With the wide variety of tomatoes varieties, gardeners often focus on whether to grow standard, beefsteak, oxheart, cherry, Roma, grape, plum, or one of the many types of heirloom species. But before getting to this point, there is a more basic decision to make: whether to grow determinate or indeterminate tomatoes.
The Determinate/Indeterminate Distinction
The basic differences are this: determinate tomatoes have a genetically programmed growing limit, growing to a defined height and then setting their flowers and forming fruit all at once. The limited growth pattern makes them ideal for container plantings or in garden areas with limited space.
Indeterminate tomatoes, on the other hand, will continue and grow and produce fruit throughout the growing season. Given a long enough season, indeterminate tomatoes can grow to be rather bulky shrubs. They will also require more in the way of staking or caging over the course of the season. So robust is the growth pattern on some indeterminate varieties that ordinary wire cages are often inadequate. You may need to stake these champions with heavy metal rebar stakes or another sturdy support structure.
Here is a summary of the differences:
- Smaller plant with controlled growth
- Fruit ripens fairly early in the season
- Produces a lot of fruit at once; ideal for mass canning
- Plants usually die by midsummer, freeing space for other plants
- Requires little staking or caging
- Excellent for containers
- Can be integrated into flower beds
- Large plants with sprawling growth
- Fruit continues to ripen early to late in the season
- Fruit continues to produce up until frost
- Plants require strong support
- May work for large containers, but in-ground planting is better
- Well suited for large, dedicated vegetable beds
How Do You Choose?
So how do you decide what's best for your garden?
If you have a large garden and would like heavy crops of tomatoes at certain points in the season, you might want to plan for several determinate varieties. You would look for two basic pieces of information in the plant catalog or on the plant label when making this decision. Look for the word "determinate" or the abbreviation "DET" so you know what you're dealing with. Next, look for the number of days at which the plant will set fruit. To get several nice harvests, try to combine determinate varieties that bear early, mid, and late season. If you are into canning, saucing, or drying your tomatoes, this is probably the best way to go—a lot of tomatoes all at once.
If you want tomatoes for the course of the season for snacking and adding to salads and sandwiches, it is best to go with indeterminate varieties. Several types of indeterminate tomatoes are very prolific, and a plant or two will more than suffice to meet your needs. Many favorite heirloom tomatoes are indeterminate varieties. When shopping for your tomato plants, you will be looking for "indeterminate" on the label, or the abbreviation "IND" (or, less commonly, "INDET").
If you want to grow in containers, you'll probably want to stick with a few different determinate varieties. They are more well-behaved and better suited to container culture. You can certainly grow indeterminate tomatoes in containers, but be prepared to be vigilant about staking or caging, as well as pruning the suckers to maintain compact growth.
Both indeterminate and determinate tomatoes offer choices for all the various classes of tomatoes. You can find both determinate and indeterminate beefsteak or Roma or cherry tomatoes, for example.

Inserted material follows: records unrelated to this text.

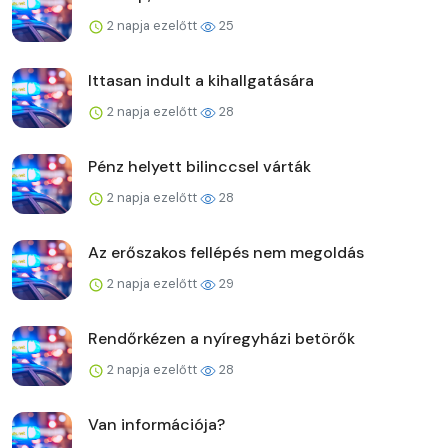
2 napja ezelőtt
25
Ittasan indult a kihallgatására
2 napja ezelőtt
28
Pénz helyett bilinccsel várták
2 napja ezelőtt
28
Az erőszakos fellépés nem megoldás
2 napja ezelőtt
29
Rendőrkézen a nyíregyházi betörők
2 napja ezelőtt
28
Van információja?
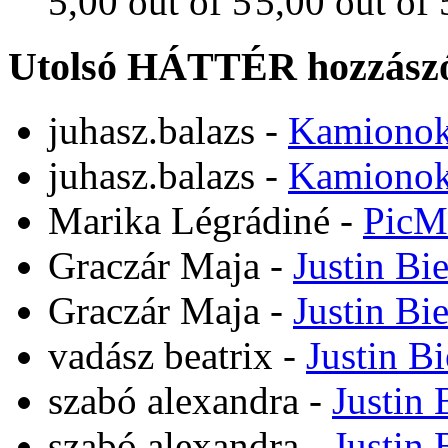
Utolsó HÁTTÉR hozzászó
juhasz.balazs
-
Kamiono
juhasz.balazs
-
Kamiono
Marika Légrádiné
-
PicM
Graczár Maja
-
Justin Bi
Graczár Maja
-
Justin Bi
vadász beatrix
-
Justin B
szabó alexandra
-
Justin 
szabó alexandra
-
Justin 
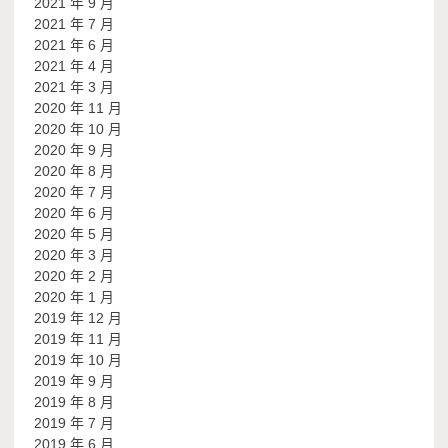
2021 年 9 月
2021 年 7 月
2021 年 6 月
2021 年 4 月
2021 年 3 月
2020 年 11 月
2020 年 10 月
2020 年 9 月
2020 年 8 月
2020 年 7 月
2020 年 6 月
2020 年 5 月
2020 年 3 月
2020 年 2 月
2020 年 1 月
2019 年 12 月
2019 年 11 月
2019 年 10 月
2019 年 9 月
2019 年 8 月
2019 年 7 月
2019 年 6 月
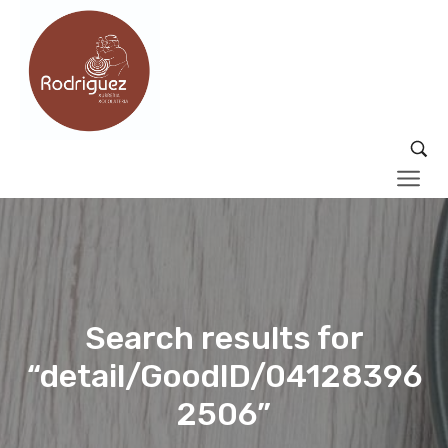
Search results for
“detail/GoodID/04128396
2506”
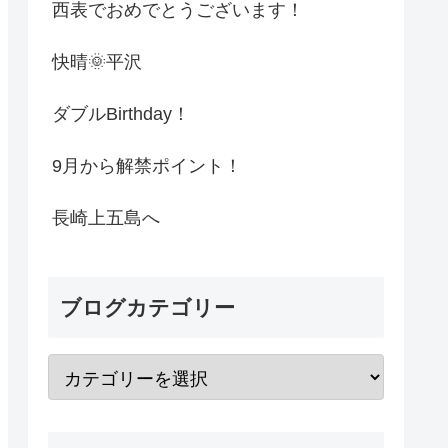
西表でおめでとうございます！
快晴🌞平沢
ダブルBirthday！
9月から解禁ポイント！
長崎上五島へ
ブログカテゴリー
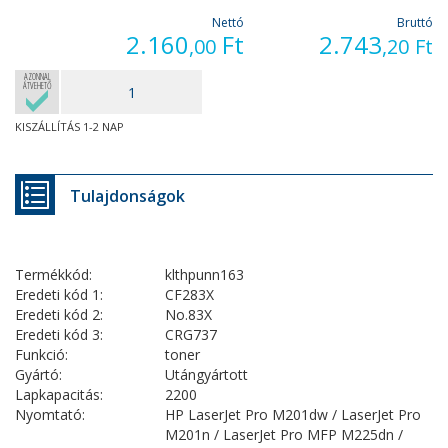
Nettó
Bruttó
2.160
Ft
2.743
,00
,20
Ft
AZONNAL
ÁTVEHETŐ
KISZÁLLÍTÁS 1-2 NAP
Tulajdonságok
Termékkód:
klthpunn163
Eredeti kód 1:
CF283X
Eredeti kód 2:
No.83X
Eredeti kód 3:
CRG737
Funkció:
toner
Gyártó:
Utángyártott
Lapkapacitás:
2200
Nyomtató:
HP LaserJet Pro M201dw / LaserJet Pro
M201n / LaserJet Pro MFP M225dn /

Here are some suggestions for recent tomato varieties with good reviews from horticulturalists and garden authorities:
- Better Boy: Indeterminate hybrid beefsteak tomato. Produces fruit 10 to 16 oz. in size about 75 days from planting.
- Big Beef: Indeterminate hybrid beefsteak tomato. Produces fruit 10 to 12 oz. in size about 73 days from planting. Was a 1994 All-America Selections Winner.
- Big Boy: Indeterminate hybrid tomato. Produces fruit 10 to 16 oz in size about 78 days after planting.
- Celebrity: Determinate hybrid globe tomato. Produces fruit about 8 to 10 oz. in size about 70 days from planting.
- Early Girl: Indeterminate hybrid globe tomato. Produces fruit about 8 oz. in size about 50 to 52 days after planting.
- Juliet: Indeterminate hybrid elongated cherry tomato. Produces 1 oz. fruit about 60 days after planting. Was a 1999 All-America Selections Winner.
- Sun Suger: Indeterminate hybrid cherry tomato with orange fruit. Produces 1 oz. fruit about 62 days after planting.